Re: Blocking I/O, async I/O and io_uring
References to get things started: * https://lwn.net/Articles/810414/ * https://unixism.net/loti/what_is_io_uring.html * https://blogs.oracle.com/linux/an-introduction-to-the-io_uring-asynchronous-io-framework * https://thenewstack.io/how-io_uring-and-ebpf-will-revolutionize-programming-in-linux/ You'll probably notice how this parallels my sporadic activities around pipelining in other areas, and the PoC libpq pipelining patch I sent in a few years ago.
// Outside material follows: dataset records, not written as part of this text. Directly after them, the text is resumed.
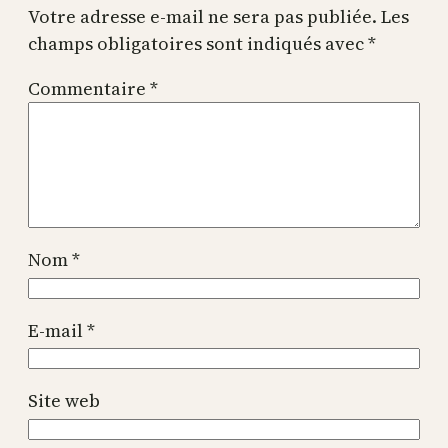
Votre adresse e-mail ne sera pas publiée.
Les
champs obligatoires sont indiqués avec
*
Commentaire
*
Nom
*
E-mail
*
Site web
Blocking I/O, async I/O and io_uring
Hi all A new kernel API called io_uring has recently come to my attention. I assume some of you (Andres?) have been following it for a while. io_uring appears to offer a way to make system calls including reads, writes, fsync()s, and more in a non-blocking, batched and pipelined manner, with or without O_DIRECT. Basically async I/O with usable buffered I/O and fsync support. It has ordering support which is really important for us. This should be on our radar. The main barriers to benefiting from linux-aio based async I/O in postgres in the past has been its reliance on direct I/O, the various kernel-version quirks, platform portability, and its maybe-async-except-when-it's-randomly-not nature. The kernel version and portability remain an issue with io_uring so it's not like this is something we can pivot over to completely. But we should probably take a closer look at it. PostgreSQL spends a huge amount of time waiting, doing nothing, for blocking I/O. If we can improve that then we could potentially realize some major increases in I/O utilization especially for bigger, less concurrent workloads. The most obvious candidates to benefit would be redo, logical apply, and bulk loading. But I have no idea how to even begin to fit this into PostgreSQL's executor pipeline. Almost all PostgreSQL's code is synchronous-blocking-imperative in nature, with a push/pull executor pipeline. It seems to have been recognised for some time that this is increasingly hurting our performance and scalability as platforms become more and more parallel. To benefit from AIO (be it POSIX, linux-aio, io_uring, Windows AIO, etc) we have to be able to dispatch I/O and do something else while we wait for the results. So we need the ability to pipeline the executor and pipeline redo. I thought I'd start the discussion on this and see where we can go with it. What incremental steps can be done to move us toward parallelisable I/O without having to redesign everything? I'm thinking that redo is probably a good first candidate. It doesn't depend on the guts of the executor. It is much less sensitive to ordering between operations in shmem and on disk since it runs in the startup process. And it hurts REALLY BADLY from its single-threaded blocking approach to I/O - as shown by an extension written by 2ndQuadrant that can double redo performance by doing read-ahead on btree pages that will soon be needed. Thoughts anybody?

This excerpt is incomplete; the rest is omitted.